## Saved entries
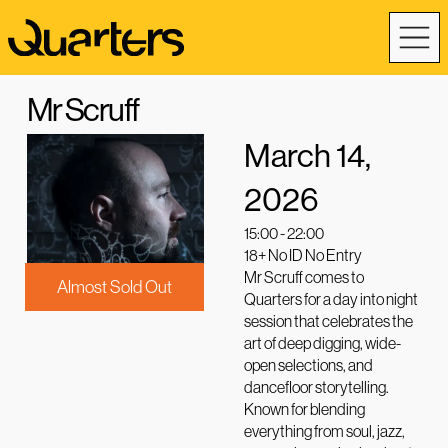
Mr Scruff
March 14,
2026
15:00 - 22:00
18+ No ID No Entry
Mr Scruff comes to
Almost Sold Out
Quarters for a day into night
session that celebrates the
art of deep digging, wide-
open selections, and
dancefloor storytelling.
Known for blending
everything from soul, jazz,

## Goal of the exercise
Without the pictures, copy out all the records above exactly.

## Expected answer
Mr Scruff
March 14,
2026
15:00 - 22:00
18+ No ID No Entry
Mr Scruff comes to
Almost Sold Out
Quarters for a day into night
session that celebrates the
art of deep digging, wide-
open selections, and
dancefloor storytelling.
Known for blending
everything from soul, jazz,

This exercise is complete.